▸ **Exercise brief**: Go through the data below and work out how many lines contain "Howdy"; the answer is the number alone.

━━ Listed entries ━━

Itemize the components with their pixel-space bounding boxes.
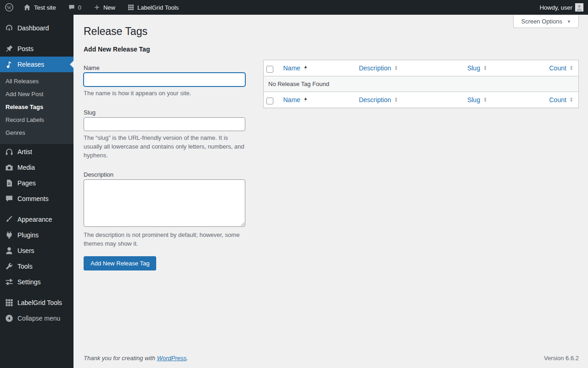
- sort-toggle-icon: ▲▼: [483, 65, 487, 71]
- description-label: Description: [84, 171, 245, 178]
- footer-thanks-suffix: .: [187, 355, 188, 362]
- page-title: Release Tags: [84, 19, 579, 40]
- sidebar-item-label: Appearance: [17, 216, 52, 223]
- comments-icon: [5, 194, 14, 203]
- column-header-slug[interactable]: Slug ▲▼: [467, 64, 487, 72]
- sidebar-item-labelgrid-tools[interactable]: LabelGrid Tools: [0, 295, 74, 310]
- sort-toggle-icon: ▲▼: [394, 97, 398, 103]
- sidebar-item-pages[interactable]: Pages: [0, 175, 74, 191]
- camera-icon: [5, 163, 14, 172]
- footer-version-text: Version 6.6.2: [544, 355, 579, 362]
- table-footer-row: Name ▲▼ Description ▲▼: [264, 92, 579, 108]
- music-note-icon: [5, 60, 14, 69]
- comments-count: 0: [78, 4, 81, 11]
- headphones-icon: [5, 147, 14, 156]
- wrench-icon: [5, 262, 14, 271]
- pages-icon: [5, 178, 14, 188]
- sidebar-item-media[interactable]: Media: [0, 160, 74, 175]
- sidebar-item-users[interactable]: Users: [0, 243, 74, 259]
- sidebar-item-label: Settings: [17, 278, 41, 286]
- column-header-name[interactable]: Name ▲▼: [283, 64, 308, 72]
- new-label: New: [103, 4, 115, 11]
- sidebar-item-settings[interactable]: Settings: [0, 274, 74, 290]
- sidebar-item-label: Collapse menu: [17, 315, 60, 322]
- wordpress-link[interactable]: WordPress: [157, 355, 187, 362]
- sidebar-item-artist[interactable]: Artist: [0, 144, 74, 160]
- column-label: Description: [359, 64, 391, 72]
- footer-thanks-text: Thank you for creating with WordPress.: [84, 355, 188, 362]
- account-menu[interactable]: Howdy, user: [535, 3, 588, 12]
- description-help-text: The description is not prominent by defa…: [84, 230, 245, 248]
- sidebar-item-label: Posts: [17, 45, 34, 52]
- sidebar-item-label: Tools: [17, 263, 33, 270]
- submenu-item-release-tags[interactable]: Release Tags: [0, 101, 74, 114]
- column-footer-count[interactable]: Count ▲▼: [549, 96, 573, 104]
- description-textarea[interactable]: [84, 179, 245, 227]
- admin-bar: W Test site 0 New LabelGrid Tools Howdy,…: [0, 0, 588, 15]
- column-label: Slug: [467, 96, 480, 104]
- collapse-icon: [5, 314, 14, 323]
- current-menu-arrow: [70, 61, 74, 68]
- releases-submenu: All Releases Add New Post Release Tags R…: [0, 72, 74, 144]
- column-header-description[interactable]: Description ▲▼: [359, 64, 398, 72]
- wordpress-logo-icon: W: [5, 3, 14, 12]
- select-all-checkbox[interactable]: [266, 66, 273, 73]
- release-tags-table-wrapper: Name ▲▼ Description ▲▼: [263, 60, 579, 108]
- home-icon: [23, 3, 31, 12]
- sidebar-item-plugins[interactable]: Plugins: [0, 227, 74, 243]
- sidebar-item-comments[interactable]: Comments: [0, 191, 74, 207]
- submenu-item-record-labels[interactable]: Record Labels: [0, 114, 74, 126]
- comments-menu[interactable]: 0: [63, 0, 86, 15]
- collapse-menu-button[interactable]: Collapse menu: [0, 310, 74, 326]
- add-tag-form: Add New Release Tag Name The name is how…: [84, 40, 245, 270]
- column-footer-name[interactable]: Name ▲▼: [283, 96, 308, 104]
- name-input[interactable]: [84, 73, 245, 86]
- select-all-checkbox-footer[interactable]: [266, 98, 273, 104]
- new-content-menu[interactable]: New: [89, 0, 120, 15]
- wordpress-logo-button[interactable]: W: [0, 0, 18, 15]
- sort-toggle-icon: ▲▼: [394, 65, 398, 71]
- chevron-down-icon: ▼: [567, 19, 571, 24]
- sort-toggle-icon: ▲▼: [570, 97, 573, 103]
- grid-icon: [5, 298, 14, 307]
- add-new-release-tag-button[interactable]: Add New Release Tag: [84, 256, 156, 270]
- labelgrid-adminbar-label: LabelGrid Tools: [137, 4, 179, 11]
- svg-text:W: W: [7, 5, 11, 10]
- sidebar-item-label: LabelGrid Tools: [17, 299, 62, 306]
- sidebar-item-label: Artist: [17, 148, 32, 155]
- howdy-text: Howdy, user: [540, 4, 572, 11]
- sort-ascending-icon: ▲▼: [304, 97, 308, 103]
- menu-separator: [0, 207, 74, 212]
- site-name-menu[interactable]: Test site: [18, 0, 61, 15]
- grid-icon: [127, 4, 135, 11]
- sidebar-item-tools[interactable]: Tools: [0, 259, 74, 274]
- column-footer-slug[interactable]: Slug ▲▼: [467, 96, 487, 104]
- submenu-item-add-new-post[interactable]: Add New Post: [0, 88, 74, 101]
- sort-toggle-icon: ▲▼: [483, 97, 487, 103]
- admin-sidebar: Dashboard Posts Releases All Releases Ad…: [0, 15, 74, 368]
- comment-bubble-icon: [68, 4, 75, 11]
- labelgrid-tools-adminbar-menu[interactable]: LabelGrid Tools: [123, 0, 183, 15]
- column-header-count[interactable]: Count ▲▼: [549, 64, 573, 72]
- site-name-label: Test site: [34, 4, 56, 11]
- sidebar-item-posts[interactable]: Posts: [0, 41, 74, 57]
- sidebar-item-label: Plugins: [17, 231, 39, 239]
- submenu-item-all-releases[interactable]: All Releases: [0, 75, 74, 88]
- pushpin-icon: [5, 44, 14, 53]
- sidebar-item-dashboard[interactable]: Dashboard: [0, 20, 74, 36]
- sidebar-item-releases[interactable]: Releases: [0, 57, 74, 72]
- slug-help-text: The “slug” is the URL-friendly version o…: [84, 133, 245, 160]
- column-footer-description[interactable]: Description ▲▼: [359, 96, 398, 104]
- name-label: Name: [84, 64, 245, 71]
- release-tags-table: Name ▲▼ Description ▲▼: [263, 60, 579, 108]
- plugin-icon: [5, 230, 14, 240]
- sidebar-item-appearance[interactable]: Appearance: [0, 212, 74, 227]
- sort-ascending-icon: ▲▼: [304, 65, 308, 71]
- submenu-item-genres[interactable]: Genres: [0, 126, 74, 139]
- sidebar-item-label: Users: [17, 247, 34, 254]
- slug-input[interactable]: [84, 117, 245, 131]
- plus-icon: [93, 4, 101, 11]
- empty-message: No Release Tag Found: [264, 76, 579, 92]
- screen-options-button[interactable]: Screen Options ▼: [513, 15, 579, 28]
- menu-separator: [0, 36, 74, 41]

━━━

▸ **Answer box**: 3